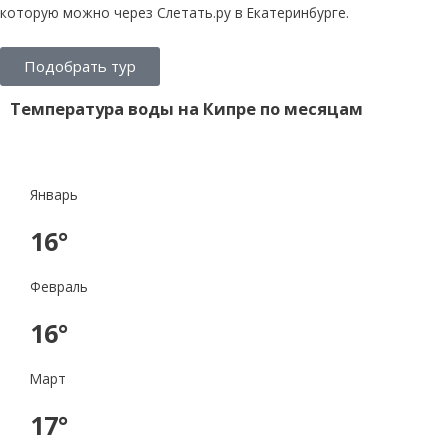
которую можно через Слетать.ру в Екатеринбурге.
Подобрать тур
Температура воды на Кипре по месяцам
Январь
16°
Февраль
16°
Март
17°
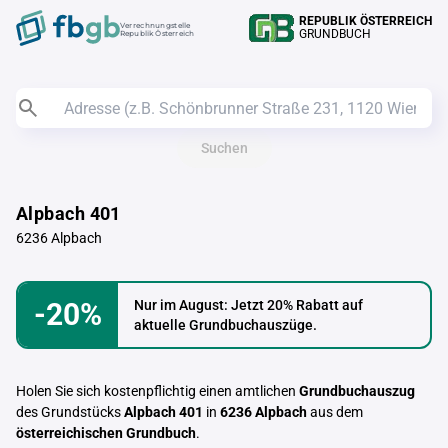
REPUBLIK ÖSTERREICH
Verrechnungstelle
GRUNDBUCH
Republik Österreich
Suchen
Alpbach 401
6236 Alpbach
-20%
Nur im August: Jetzt 20% Rabatt auf
aktuelle Grundbuchauszüge.
Holen Sie sich kostenpflichtig einen amtlichen
Grundbuchauszug
des Grundstücks
Alpbach 401
in
6236 Alpbach
aus dem
österreichischen Grundbuch
.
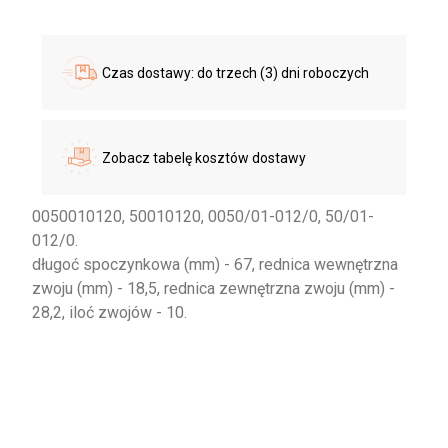
Czas dostawy: do trzech (3) dni roboczych
Zobacz tabelę kosztów dostawy
0050010120, 50010120, 0050/01-012/0, 50/01-
012/0.
długoć spoczynkowa (mm) - 67, rednica wewnętrzna
zwoju (mm) - 18,5, rednica zewnętrzna zwoju (mm) -
28,2, iloć zwojów - 10.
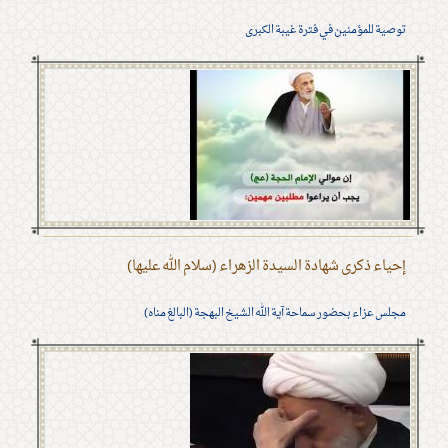
توصية للمؤمنين في فترة غيبة الكبرى
إحياء ذكرى شهادة السيدة الزهراء (سلام الله عليها)
مجلس عزاء بحضور سماحة آية الله الشيخ البهجة (البالغ مناه)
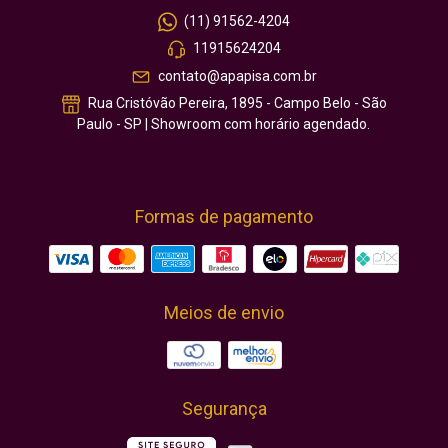
(11) 91562-4204
11915624204
contato@apapisa.com.br
Rua Cristóvão Pereira, 1895 - Campo Belo - São
Paulo - SP | Showroom com horário agendado.
Formas de pagamento
Meios de envio
Segurança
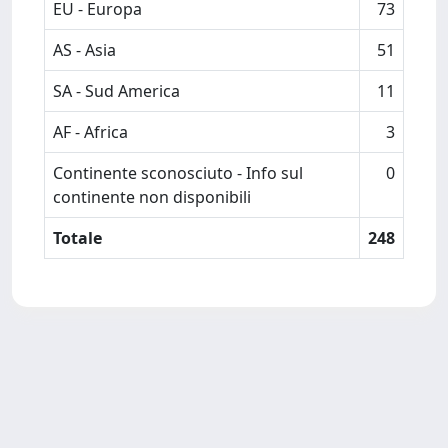
EU - Europa
73
AS - Asia
51
SA - Sud America
11
AF - Africa
3
Continente sconosciuto - Info sul
0
continente non disponibili
Totale
248
Powered by
IRIS
-
about IRIS
-
Utilizzo dei cookie
-
Privacy
Copyright © 2026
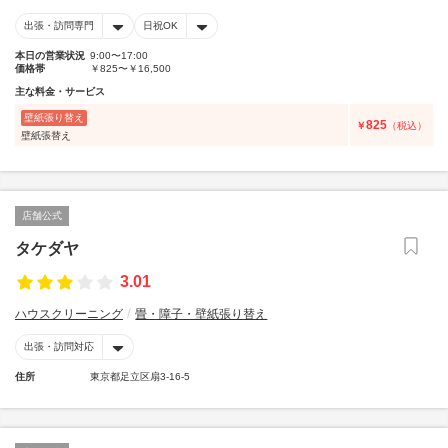
出張・訪問専門
日祝OK
本日の営業状況
9:00〜17:00
価格帯
￥825〜￥16,500
主な料金・サービス
壁紙張り替え
825
￥
（税込）
壁紙張替え
店舗公式
タケダヤ
3.01
ハウスクリーニング
畳・障子・壁紙張り替え
出張・訪問対応
住所
東京都足立区扇3-16-5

★ ★ ★ ★

→ Task details
Collect every line with the string "الله" from the records, and copy each.

→ Task solution
إحياء ذكرى شهادة السيدة الزهراء (سلام الله عليها)
مجلس عزاء بحضور سماحة آية الله الشيخ البهجة (البالغ مناه)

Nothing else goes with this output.